Core Web Vitals: why lab scores differ from real users

Your Lighthouse score says 98. Your Core Web Vitals report says the page is failing. Both can be right. A lab test measures one synthetic load on a fixed device and network; field data is the spread of every real device, connection, and click your users bring, including the traffic a lab never simulates. Here is why lab and field diverge, and which to trust.

Written by: Ahmad Farzan · 13 May 2026 · Updated 18 July 2026

Core Web Vitals lab versus field data: a lab test is one synthetic point that scores good, while real-user field data is a wide distribution whose 75th percentile crosses the good threshold and fails, because real devices, networks, and traffic vary.

Summary

Lab data and field data measure the same page in two different ways, which is why they rarely match and aren't meant to. A lab score, from a tool like Lighthouse, is one synthetic page load on a fixed device and network. Field data is the spread of real visits, scored at the 75th percentile over a rolling twenty-eight day window, and it's the number your users live with and the one Google Search ranks on. Four differences do most of the damage. A lab run is a single sample while the field is a whole distribution. Lighthouse deliberately throttles to a slow connection and a mid-tier phone's CPU, so the lab number can land on either side of the field result. A lab run loads cold and never clicks, so Interaction to Next Paint, or INP, gets estimated by a proxy rather than measured. And the lab server is idle, while real traffic arrives in volume. The gap is expensive: in the 2024 Web Almanac's field data, INP passed on ninety-seven percent of desktop sites but only about three quarters of mobile ones, and research by Google and Deloitte found a tenth of a second of mobile speed lifted retail conversions by more than eight percent. The advice: trust both, for different jobs. Watch lab data during development, treat field data as ground truth, and run a real-browser load test before releases to cover the load-driven gap neither one sees.

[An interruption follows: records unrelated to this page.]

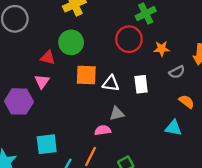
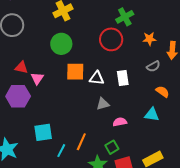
orange star: (162, 49) -> (149, 39), moved
red triangle: (48, 58) -> (21, 67), moved
pink semicircle: (103, 130) -> (120, 122), moved

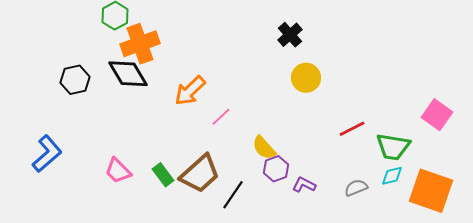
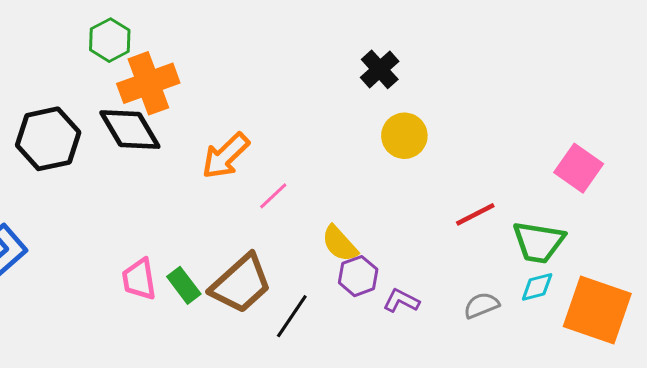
black hexagon: (75, 80) -> (48, 139), size x1.4
pink square: (437, 115) -> (579, 168), moved
pink trapezoid: (118, 171) -> (139, 279), moved, turned 36

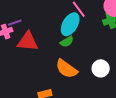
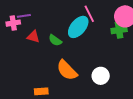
red triangle: (28, 41) -> (33, 37), size x0.6
green semicircle: (67, 42) -> (55, 40), moved, turned 56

Listen to this article · 1:28

What is the difference between lab data and field data?

Lab data is a single performance measurement taken in a controlled test: one page load, on one device, over one network, with no other traffic. Field data is the spread of measurements from real visitors’ browsers, reported at the 75th percentile. Lab gives you a fixed point. Field gives you a distribution. They rarely match, and they are not meant to.

The lab number is what a tool like Lighthouse or the lab section of PageSpeed Insights produces. It loads your page once in a fixed environment and reports the result, which makes it fast and repeatable. The field number is Real User Monitoring (RUM): the metrics that actual Chrome users recorded, collected in the Chrome User Experience Report (CrUX) over a rolling 28-day window. PageSpeed Insights shows both side by side, which is why the two scores so often appear to disagree on the same page.

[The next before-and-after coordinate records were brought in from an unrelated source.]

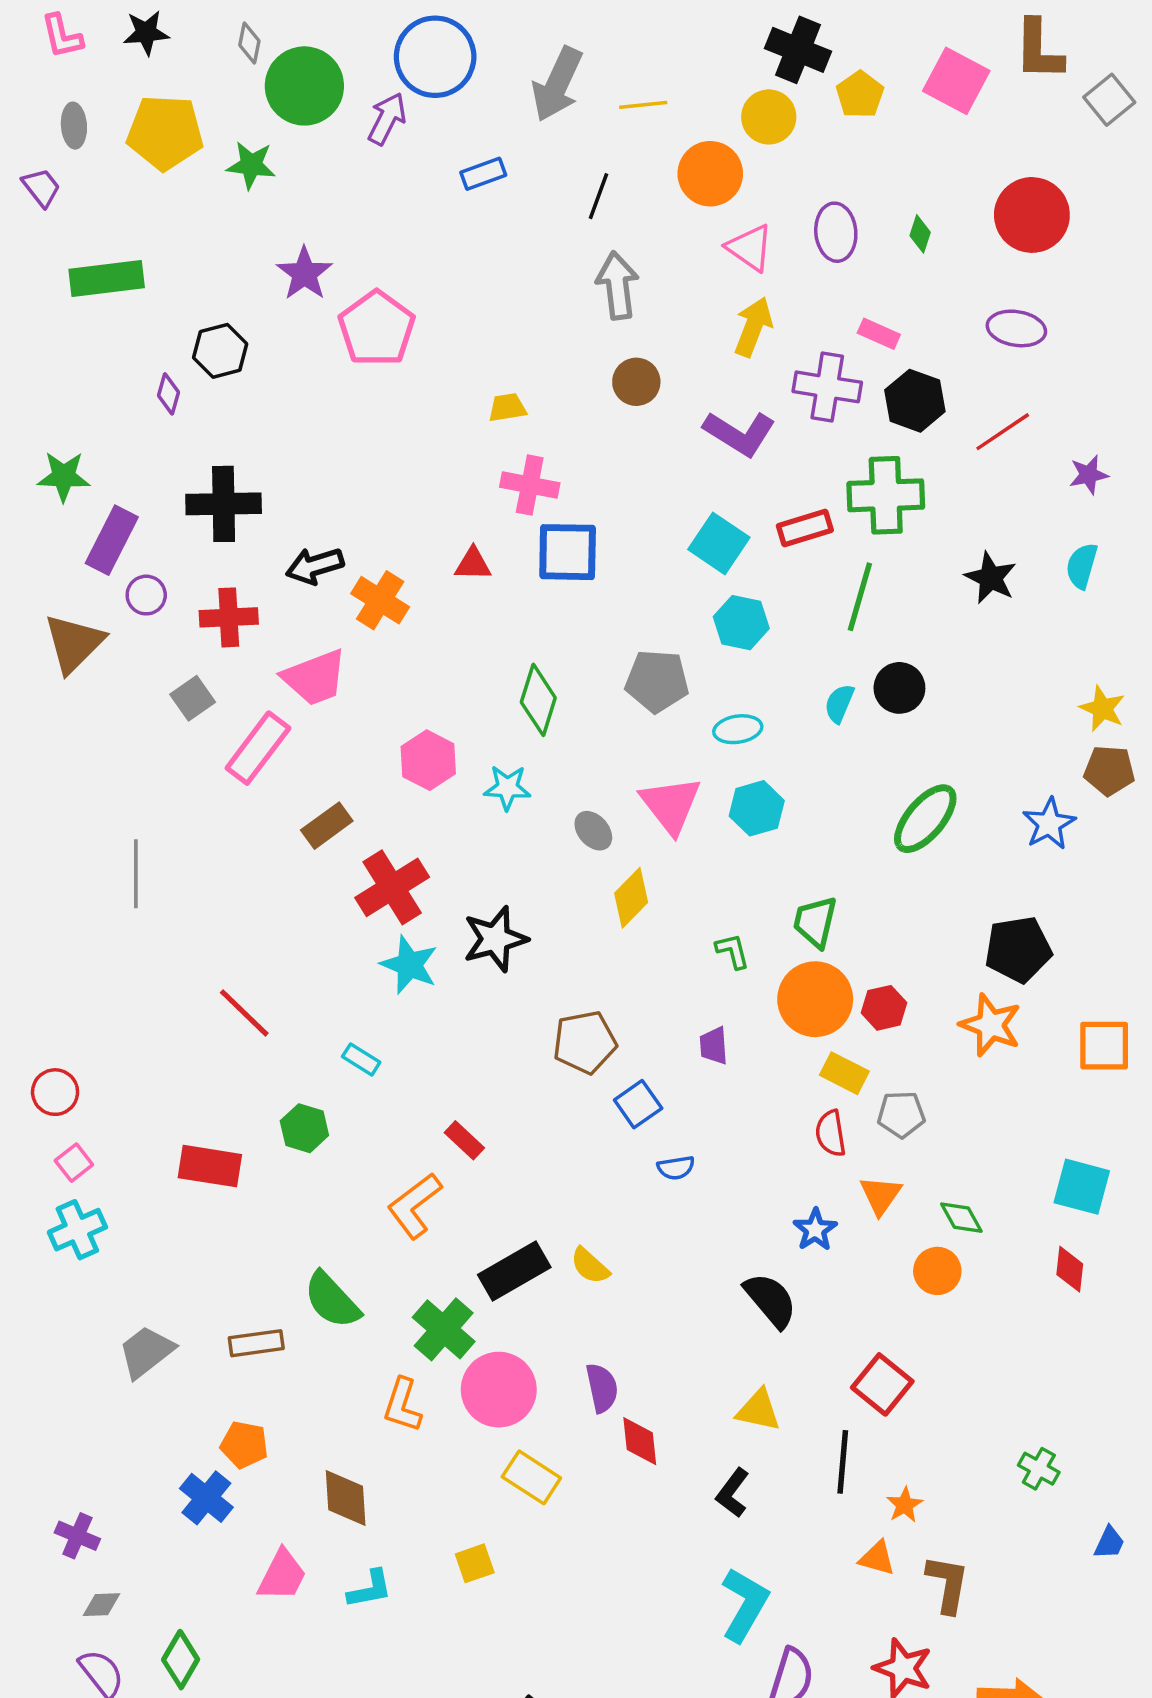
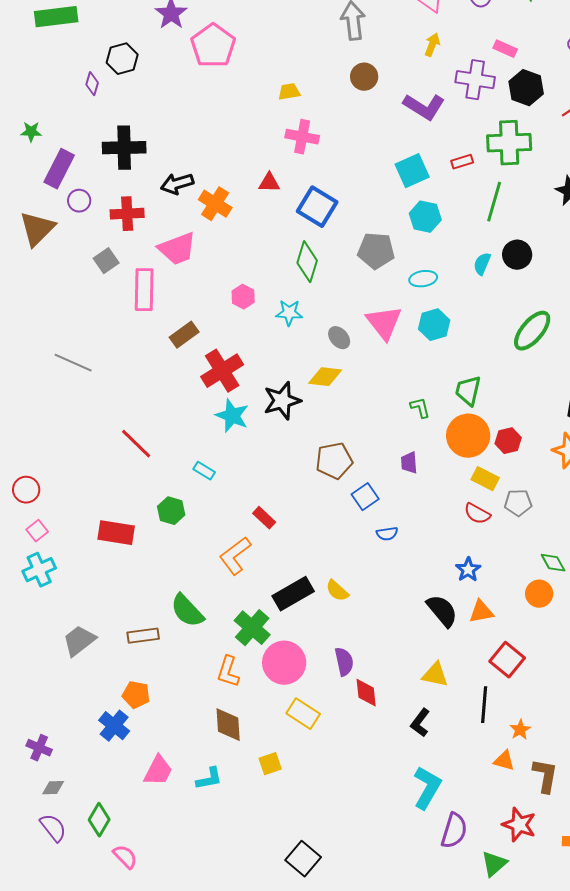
yellow arrow: (753, 327) -> (432, 45), size x0.7
green star: (64, 476) -> (31, 132), size x0.7
red rectangle: (805, 528) -> (462, 162), size x0.7
cyan square: (719, 543) -> (412, 171), turned 32
blue square: (568, 552) -> (317, 207), moved, turned 30
pink rectangle: (258, 748) -> (144, 290), turned -36
pink hexagon: (428, 760) -> (243, 297), size x0.7
gray line: (136, 874) -> (73, 363), turned -66
yellow diamond: (631, 898) -> (325, 377), moved, turned 52
red semicircle: (831, 1133) -> (477, 514), turned -52
orange triangle: (881, 1195) -> (481, 612), moved, turned 44
brown diamond: (346, 1498) -> (228, 725), moved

Core Web Vitals are Google’s three page-experience metrics: Largest Contentful Paint (LCP) for loading, Interaction to Next Paint (INP) for responsiveness, and Cumulative Layout Shift (CLS) for visual stability. Each is scored at the 75th percentile of real visits, meaning three of every four visits are at least that good. That percentile is the heart of the difference. A lab run is one visit under one set of conditions; the field score is the conditions of your whole audience, sorted, with the slower quarter still counted.

Google is explicit that the two will diverge. Its own guidance on the difference between lab and field data lists the reasons: different devices, networks, and locations; cache state; pages restored from memory; and user interactions a lab cannot predict. Lab and field are not a right answer and a wrong answer. They are two different questions.

Why does the gap between lab and field matter?

The gap matters because the field number is the one your users live with and the one Google Search ranks on, while the lab number is the one you watch during development. When they disagree, a page that looks healthy in testing can reach real visitors as a poor experience, and a slower experience measurably costs conversions and revenue.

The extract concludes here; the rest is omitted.